Structurer le contexte pour maîtriser les agents IA
Contrairement aux approches classiques, le protocole ARG ne délègue pas la gestion du contexte au modèle de langage. Nous décomposons chaque unité d’information selon une taxonomie rigoureuse et la théorie des ensembles. Grâce au Context Weaver, l’environnement de l’agent évolue de manière contrôlée, garantissant un état prévisible et sécurisé pour les processus critiques de l’entreprise.
Gérer le contexte de manière explicite nécessite d’abord de définir précisément ce qu’est le contexte. Dans le cadre de l’ARG, nous refusons de compter sur le LLM pour manipuler le contexte de l’agent. Nous devons le décomposer d’une manière qui respecte les valeurs, les politiques, les processus et les connaissances de l’entreprise ou du projet.
1. La mécanique du Context Weaver
Le Context Weaver est responsable de chaque fragment spécifique dont l’agent a besoin. Il utilise la théorie des ensembles et la taxonomie pour organiser l’information de manière hiérarchique.
Chaque unité de contexte appartient à un ensemble, similaire à une catégorie. La taxonomie organise ensuite ces catégories selon des relations parents/enfants, créant une hiérarchie stable.
Le Weaver sauvegarde uniquement la structure. Il permet au système d’évoluer, de valider la pertinence et d’apprendre, tout en respectant scrupuleusement la base de connaissances initiale.
2. Évolution contrôlée vs Apprentissage aléatoire
La différence fondamentale avec le précédent framework DRG réside dans sa capacité à évoluer sans jamais compromettre la sécurité. Nous ne voulons pas que l’agent apprenne de n’importe quelle manière ou crée de nouvelles actions sans supervision.

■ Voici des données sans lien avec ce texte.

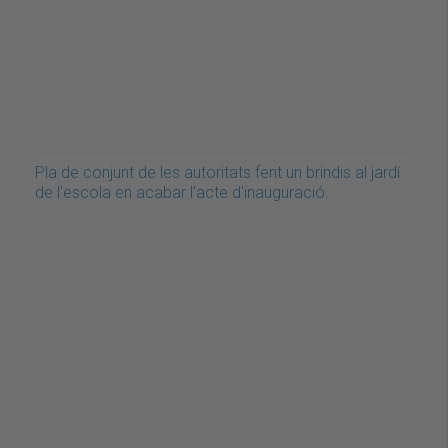
Pla de conjunt de les autoritats fent un brindis al jardí
de l'escola en acabar l'acte d'inauguració.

L’objectif est de maintenir l’environnement dans un état sûr. L’évolution se produit uniquement en respectant les règles fondamentales, évitant ainsi toute dérive structurelle de l’agent.
Entre les typologies de contexte et les nœuds finaux se trouvent des clusters et des labels. C’est à ce niveau intermédiaire que s’organise la granularité de la connaissance.
3. De la taxonomie à l’ontologie
Au bas de la structure se trouve le nœud (la feuille), qui héberge l’unité de source de vérité (le fragment ou chunk). Ces nœuds sont reliés entre eux par des relations (edges), formant ainsi l’ontologie. Cette architecture définit la stratégie de récupération et le processus de raisonnement de l’agent.
Bien que nous utilisions souvent une représentation sous forme d’arbre pour plus de clarté et de rapidité de génération, il s’agit en réalité d’un graphe complet. Cette distinction est cruciale pour comprendre comment l’agent navigue dans des structures de données complexes tout en restant parfaitement auditable.